Я учу, показываю и чувствую свое превосходство. Мотеле в качестве лучшего друга старается быть ко мне поближе.
О моем сегодняшнем бегстве из института я ему пока ни звука, а когда он задает вопрос о моем житье, я вру напропалую и нарочно громко, чтоб и другие слыхали.
И я рассказываю о десяти тысячах товарищей, сидящих со мною в одном классе. Этот класс так велик, что надо бежать два часа, чтобы достигнуть противоположной стены. Скоро я перейду на казенный счет, и мне выдадут форму: черную куртку с двенадцатью карманами и башмаки со скрипом. А когда окончу институт, стану учителем.
Все это говорю я отрывочно, между прочим, не переставая купаться; но у Мотеле глаза блестят веселой завистью, и ему хочется еще, еще послушать.

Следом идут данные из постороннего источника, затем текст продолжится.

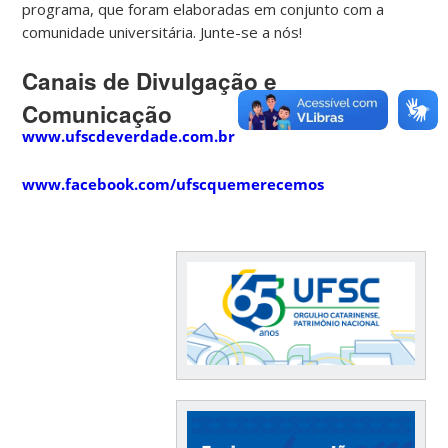
programa, que foram elaboradas em conjunto com a
comunidade universitária. Junte-se a nós!
Canais de Divulgação e
Comunicação
www.ufscdeverdade.com.br
www.facebook.com/ufscquemerecemos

— Слушай, что я тебе скажу, — обращаюсь я к нему, понизив голос до шопота, — ты ведь знаешь, где институт? Ну, отлично. Подойди к первому забору. Там через щелку ты увидишь гигантские шаги… Знаешь? Столб такой с канатами… Ну, вот… Там гимнастический двор. Я тебя увижу и передам тебе много вкусных вещей…

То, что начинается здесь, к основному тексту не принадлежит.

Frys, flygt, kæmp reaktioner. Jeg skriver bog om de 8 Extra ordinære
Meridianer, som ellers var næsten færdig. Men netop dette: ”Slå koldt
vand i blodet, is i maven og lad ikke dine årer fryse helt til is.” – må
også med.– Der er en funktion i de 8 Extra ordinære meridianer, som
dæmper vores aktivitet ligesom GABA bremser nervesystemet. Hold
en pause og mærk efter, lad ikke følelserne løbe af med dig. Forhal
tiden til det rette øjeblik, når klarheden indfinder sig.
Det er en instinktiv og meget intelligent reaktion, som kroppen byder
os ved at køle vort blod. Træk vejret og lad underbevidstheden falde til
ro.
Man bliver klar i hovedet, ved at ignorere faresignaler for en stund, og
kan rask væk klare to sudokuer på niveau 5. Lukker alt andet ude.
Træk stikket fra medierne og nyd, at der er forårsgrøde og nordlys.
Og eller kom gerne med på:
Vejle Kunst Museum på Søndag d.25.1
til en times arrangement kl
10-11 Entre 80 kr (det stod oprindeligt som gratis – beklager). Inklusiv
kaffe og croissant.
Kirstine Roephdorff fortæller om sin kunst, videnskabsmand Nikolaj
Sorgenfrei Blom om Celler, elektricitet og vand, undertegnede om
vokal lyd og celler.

— Каких? — спрашивает заинтересованный Мотеле.
— Ну, всяких… хлеб с маслом… котлеты… У нас, брат, собаки жаркое едят.
Мотеле поражен.
Пока я в воде, со мной считаются как с лучшим пловцом, и это льстит моему самолюбию. Даже Мойшеле, сын печника, и тот нисходит до меня и удостаивает разговором, хотя ему уже пятнадцать лет.
Этот мальчик длинный и тонкий. Дни и ночи проводит в синагоге, где изучает талмуд. Родители гордятся своим первенцем и прочат его в духовные раввины.

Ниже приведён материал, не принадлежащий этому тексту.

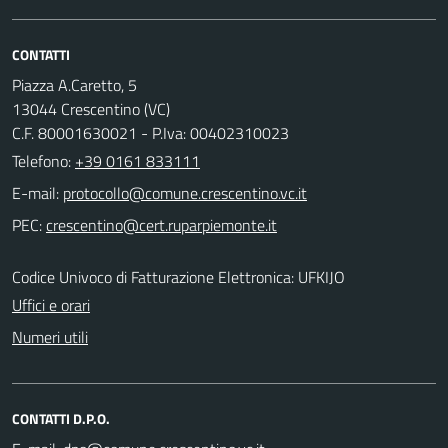
CONTATTI
Piazza A.Caretto, 5
13044 Crescentino (VC)
C.F. 80001630021 - P.Iva: 00402310023
Telefono:
+39 0161 833111
E-mail:
PEC:
Codice Univoco di Fatturazione Elettronica: UFKIJO
Uffici e orari
Numeri utili
CONTATTI D.P.O.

Мойшеле свободно говорит на древнееврейском языке и выполняет все требования закона с необычайным рвением. Он всегда сосредоточен и редко смеется. На ногах у него чулки и туфли с твердыми задниками. На нем длинный, до пят, сюртук, голова украшена ермолкой, а вдоль щек пьявками извиваются длинные пейсы.
Я знаю, что мой костюм — красная косоворотка и «хохлацкие» шаровары вызовет насмешки, и я первым выхожу из реки с тем, чтобы скорее удрать.
Подхожу к моему камню, берусь за штанишки — и - вдруг ощущаю мучительный приступ тоски: ведь мне некуда итти!..
Хочу обдумать свое положение, но Мотеле уже подле меня и заискивающе спрашивает:
— Шимеле, а когда мне можно будет притти за вкусными вещами?
— Когда хочешь, — отвечаю я и готов заплакать.
Выходят из реки и остальные ребята. Мгновение — и все уже одеты. Приходится и мне сделать то же самое.
Торопливо натягиваю штаны, берусь за рубашку — и…
Тут начинается то самое, чего я пуще всего боюсь. Кто-то хихикает, кто-то прыскает, и нарождается оскорбительный смех.